I jolted and scribbled my last shaky answer. “Almost. Uh, where do I go after this?”
She gave me a look that said I’d just asked if fish could swim. “It’s Hell. You go back to your job and wait.”
“Wait for what?”
“To hear if you made it through to auditions, obviously.”
TheCaptain Obviouswas implied.
I sat there fuming. I wasn’t stupid. I was a goddamn lawyer, for crying out loud. I’d survived courtrooms full of sharks and mafia crime lords in thousand-dollar suits. But here? I was a slug trying to rub off my clipboard bruise.
“Don’t mind her,” a deep voice said at my side.

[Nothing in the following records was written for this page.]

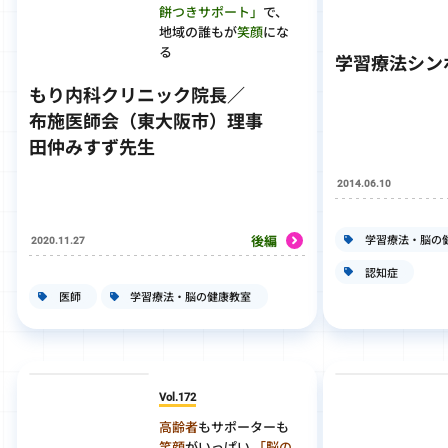
餅つきサポート」
で、
地域の誰もが
笑顔
にな
る
学習療法シン
もり内科クリニック院長／
布施医師会（東大阪市）理事
田仲みすず先生
2014.06.10
学習療法・脳の
後編
2020.11.27
認知症
医師
学習療法・脳の健康教室
Vol.172
高齢者
もサポーターも
笑顔
がいっぱい
「脳の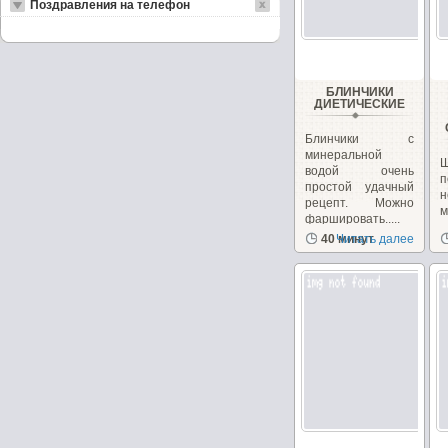
Поздравления на телефон
БЛИНЧИКИ
ДИЕТИЧЕСКИЕ
Блинчики с
минеральной
водой очень
п
простой удачный
н
рецепт. Можно
фаршировать.....
з
40 минут
Читать далее
с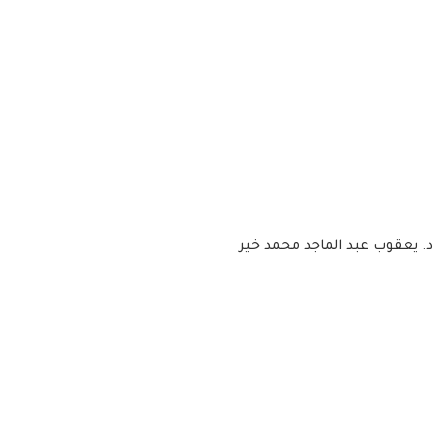
د. يعقوب عبد الماجد محمد خير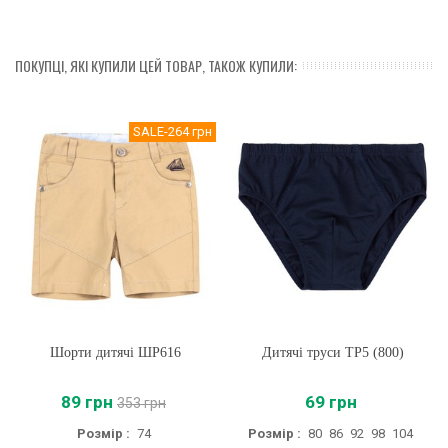
ПОКУПЦІ, ЯКІ КУПИЛИ ЦЕЙ ТОВАР, ТАКОЖ КУПИЛИ:
SALE
-264 грн
Шорти дитячі ШР616
Дитячі труси ТР5 (800)
89 грн
69 грн
353 грн
Розмір :
74
Розмір :
80
86
92
98
104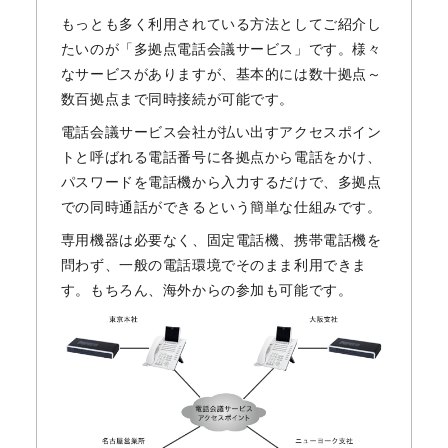
もっとも多く利用されている方法としてご紹介し
たいのが「多拠点電話会議サービス」です。様々
なサービスがありますが、基本的には数十拠点～
数百拠点まで同時接続が可能です。
電話会議サービス会社が払い出すアクセスポイン
トと呼ばれる電話番号に各拠点から電話をかけ、
パスワードを電話機から入力するだけで、多拠点
での同時通話ができるという簡単な仕組みです。
専用機器は必要なく、固定電話機、携帯電話機を
問わず、一般の電話環境でそのまま利用できま
す。もちろん、海外からの参加も可能です。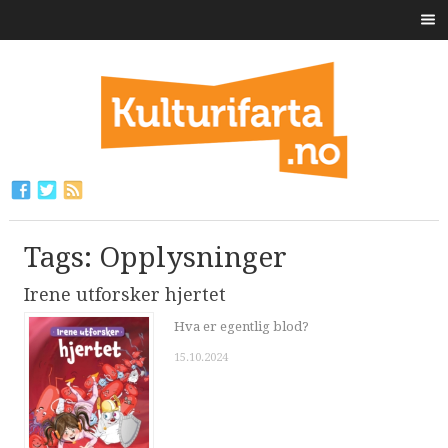
Tags: Opplysninger
Irene utforsker hjertet
Hva er egentlig blod?
15.10.2024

I looked up and saw a tall black guy about my age, smiling, who set me at ease. He held out a hand. “Kevin.”
I shook it. “Max.”
“First day?” he asked.
“How could you tell?”
Kevin chuckled, teeth flashing. “Your look of abject horror is a dead giveaway. Come on—I’ll show you where intake is. You can skip to the front of the line for your housing. They won’t worry about an occupation until they decide if you’re show material or not.”

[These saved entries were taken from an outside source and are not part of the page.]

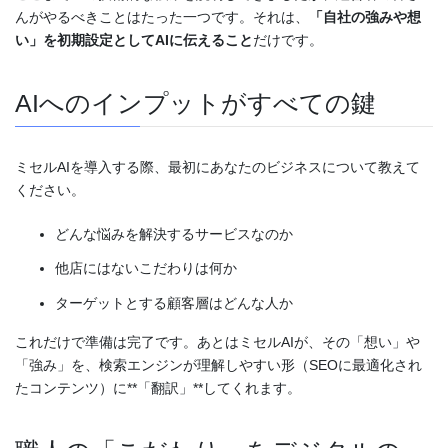
んがやるべきことはたった一つです。それは、
「自社の強みや想
い」を初期設定としてAIに伝えること
だけです。
AIへのインプットがすべての鍵
ミセルAIを導入する際、最初にあなたのビジネスについて教えて
ください。
どんな悩みを解決するサービスなのか
他店にはないこだわりは何か
ターゲットとする顧客層はどんな人か
これだけで準備は完了です。あとはミセルAIが、その「想い」や
「強み」を、検索エンジンが理解しやすい形（SEOに最適化され
たコンテンツ）に**「翻訳」**してくれます。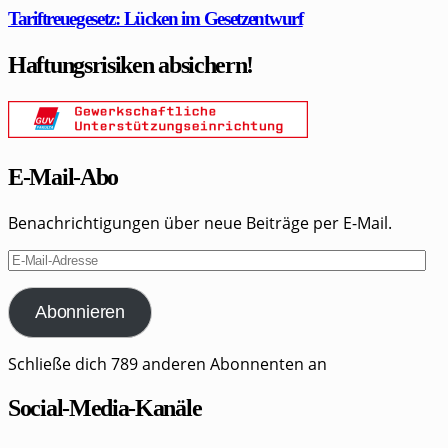
Tariftreuegesetz: Lücken im Gesetzentwurf
Haftungsrisiken absichern!
E-Mail-Abo
Benachrichtigungen über neue Beiträge per E-Mail.
E-
Mail-
Adresse
Abonnieren
Schließe dich 789 anderen Abonnenten an
Social-Media-Kanäle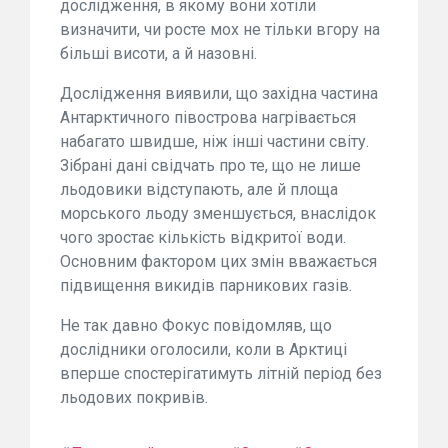
дослідження, в якому вони хотіли
визначити, чи росте мох не тільки вгору на
більші висоти, а й назовні.
Дослідження виявили, що західна частина
Антарктичного півострова нагрівається
набагато швидше, ніж інші частини світу.
Зібрані дані свідчать про те, що не лише
льодовики відступають, але й площа
морського льоду зменшується, внаслідок
чого зростає кількість відкритої води.
Основним фактором цих змін вважається
підвищення викидів парникових газів.
Не так давно Фокус повідомляв, що
дослідники оголосили, коли в Арктиці
вперше спостерігатимуть літній період без
льодових покривів.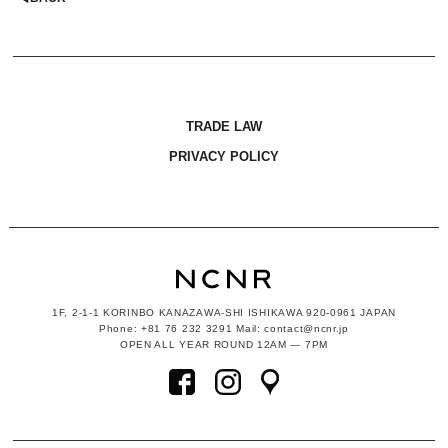
TRADE LAW
PRIVACY POLICY
1F, 2-1-1
KORINBO KANAZAWA-SHI ISHIKAWA
920-0961 JAPAN
Phone: +81 76 232 3291 Mail: contact@ncnr.jp
OPEN ALL YEAR ROUND 12AM — 7PM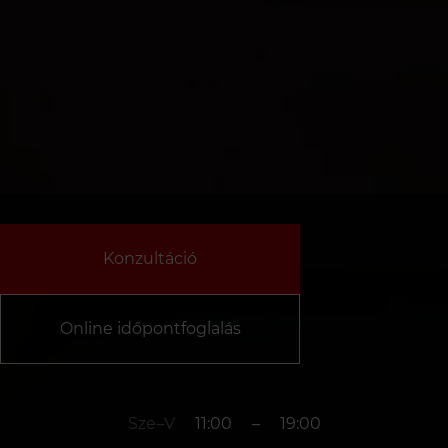
Konzultáció
Online időpontfoglalás
Sze–V
11:00
–
19:00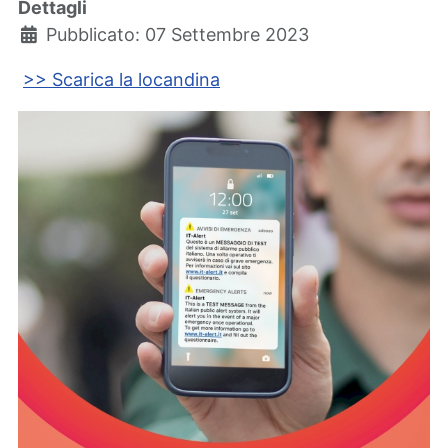
Dettagli
Pubblicato: 07 Settembre 2023
>> Scarica la locandina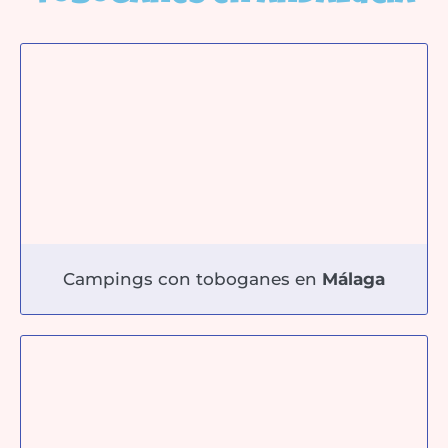
Campings con toboganes en
Málaga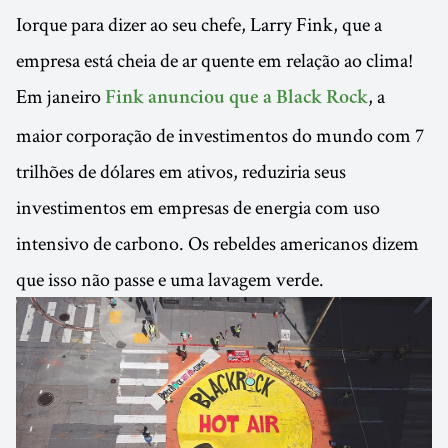
Iorque para dizer ao seu chefe, Larry Fink, que a
empresa está cheia de ar quente em relação ao clima!
Em janeiro
, a
Fink anunciou que a Black Rock
maior corporação de investimentos do mundo com 7
trilhões de dólares em ativos, reduziria seus
investimentos em empresas de energia com uso
intensivo de carbono. Os rebeldes americanos dizem
que isso não passe e uma lavagem verde.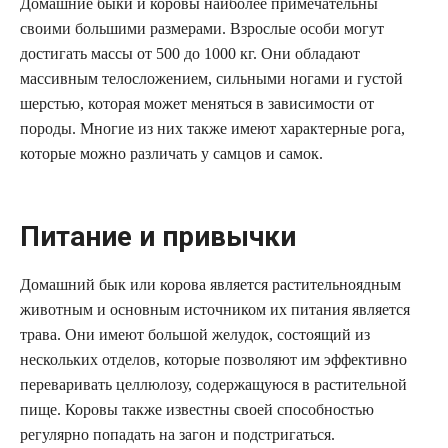
Домашние быки и коровы наиболее примечательны
своими большими размерами. Взрослые особи могут
достигать массы от 500 до 1000 кг. Они обладают
массивным телосложением, сильными ногами и густой
шерстью, которая может меняться в зависимости от
породы. Многие из них также имеют характерные рога,
которые можно различать у самцов и самок.
Питание и привычки
Домашний бык или корова является растительноядным
животным и основным источником их питания является
трава. Они имеют большой желудок, состоящий из
нескольких отделов, которые позволяют им эффективно
переваривать целлюлозу, содержащуюся в растительной
пище. Коровы также известны своей способностью
регулярно попадать на загон и подстригаться.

I followed him through the door, grateful for the lifeline. “You’ve auditioned before?”
“This is my second time,” he said with a sigh. “You only get three tries. Last time I made it to the finals but lost to some Crusader.”
I blinked. “Like… chainmail and swords, Crusader?”

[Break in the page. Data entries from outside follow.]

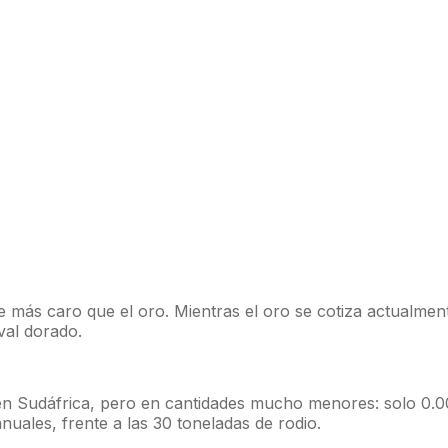
e más caro que el oro. Mientras el oro se cotiza actualme
val dorado.
o en Sudáfrica, pero en cantidades mucho menores: solo 0.0
uales, frente a las 30 toneladas de rodio.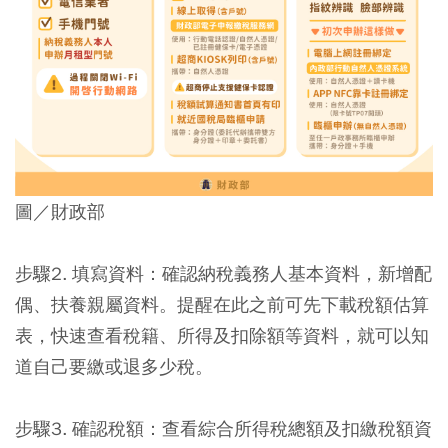
圖／財政部
步驟2. 填寫資料
：確認納稅義務人基本資料，新增配
偶、扶養親屬資料。提醒在此之前可先下載稅額估算
表，快速查看稅籍、所得及扣除額等資料，就可以知
道自己要繳或退多少稅。
步驟3.
確認稅額
：查看綜合所得稅總額及扣繳稅額資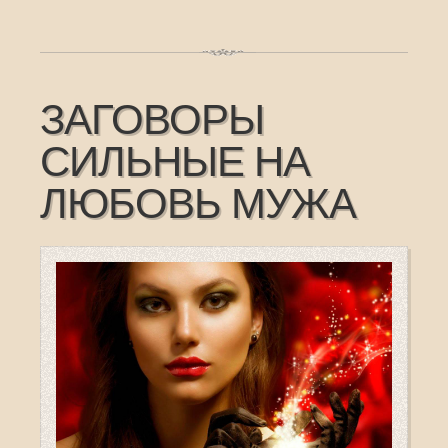
ЗАГОВОРЫ
СИЛЬНЫЕ НА
ЛЮБОВЬ МУЖА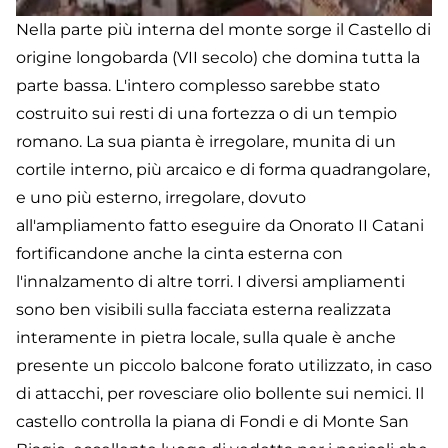
Nella parte più interna del monte sorge il Castello di
origine longobarda (VII secolo) che domina tutta la
parte bassa. L'intero complesso sarebbe stato
costruito sui resti di una fortezza o di un tempio
romano. La sua pianta è irregolare, munita di un
cortile interno, più arcaico e di forma quadrangolare,
e uno più esterno, irregolare, dovuto
all'ampliamento fatto eseguire da Onorato II Catani
fortificandone anche la cinta esterna con
l'innalzamento di altre torri. I diversi ampliamenti
sono ben visibili sulla facciata esterna realizzata
interamente in pietra locale, sulla quale è anche
presente un piccolo balcone forato utilizzato, in caso
di attacchi, per rovesciare olio bollente sui nemici. Il
castello controlla la piana di Fondi e di Monte San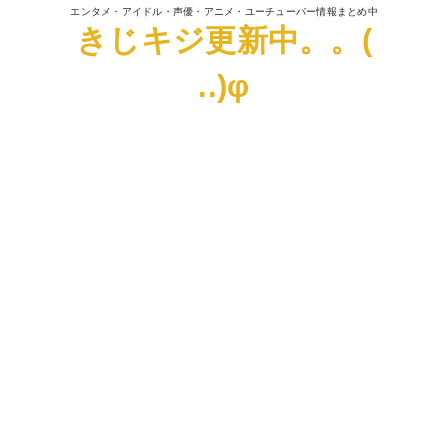
エンタメ・アイドル・声優・アニメ・ユーチューバー情報まとめ中
きじキジ更新中。。(
..)φ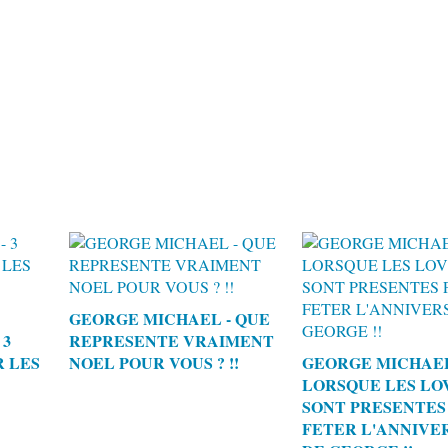
GEORGE MICHAEL - QUE
 3
REPRESENTE VRAIMENT
R LES
NOEL POUR VOUS ? !!
GEORGE MICHAEL
LORSQUE LES LO
SONT PRESENTES
FETER L'ANNIVE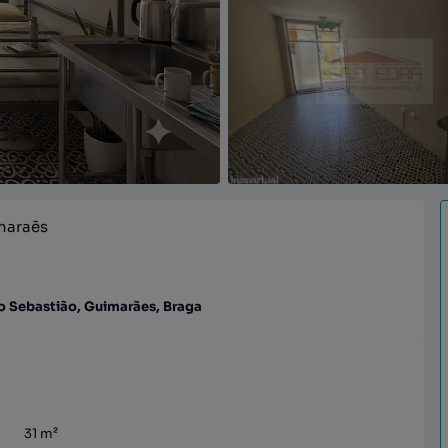
imaraẽs
ão Sebastião, Guimarães, Braga
31
m²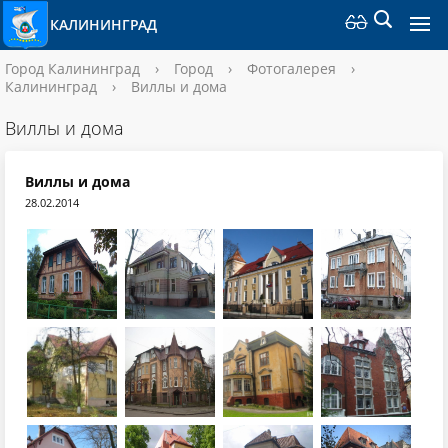
КАЛИНИНГРАД
Город Калининград
›
Город
›
Фотогалерея
›
Калининград
›
Виллы и дома
Виллы и дома
Виллы и дома
28.02.2014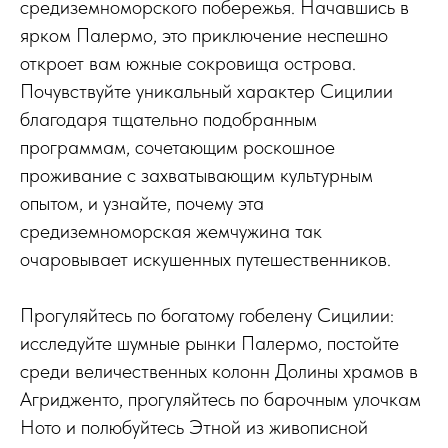
средиземноморского побережья. Начавшись в
ярком Палермо, это приключение неспешно
откроет вам южные сокровища острова.
Почувствуйте уникальный характер Сицилии
благодаря тщательно подобранным
программам, сочетающим роскошное
проживание с захватывающим культурным
опытом, и узнайте, почему эта
средиземноморская жемчужина так
очаровывает искушенных путешественников.
Прогуляйтесь по богатому гобелену Сицилии:
исследуйте шумные рынки Палермо, постойте
среди величественных колонн Долины храмов в
Агридженто, прогуляйтесь по барочным улочкам
Ното и полюбуйтесь Этной из живописной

“Yeah. Accent got him the win. Judges are suckers for medieval French.”
I laughed out loud. “Hell really is rigged.”
“Welcome to eternity, man.” He clapped me on the shoulder.
We wound through a maze of stone corridors that looked equal parts DMV and college dorm.
I shook my head. “I hadn’t thought about people down here who died that long ago.”
“Oh, it’s a trip,” Kevin said. “The timeline’s all mashed up. You’ll find Vikings arguing with mobsters, Quakers and Shakespeare playing craps on their free days, disco dancers learning from TikTokers how to twerk.”
“That’s… horrifying.”
“That’s Hell.”
He pointed me down another hallway. “See, the way it works is, there are levels you climb depending on your deeds, service, or luck. At level fifty, you get a chance at rebirth.”
“Reincarnation?”
“Not for everybody,” he warned. “If you were pure evil, you would get tossed into the outer darkness plains with demons who think flaying is foreplay. But for guys like us? There are options.”
“Options?”
He nodded. “Rebirth, or—if you’re really lucky—you join the HHB and possibly even imprint with a demoness.”
My stomach dropped. “And that’s good?”
Kevin’s smile softened. “The best. Fated mate, eternal bond, live in happiness, have demoness babies—the whole thing. I’ve only seen it once, but they say it’s like fireworks and earthquakes rolled into one. Erotic as leather and lace, too.”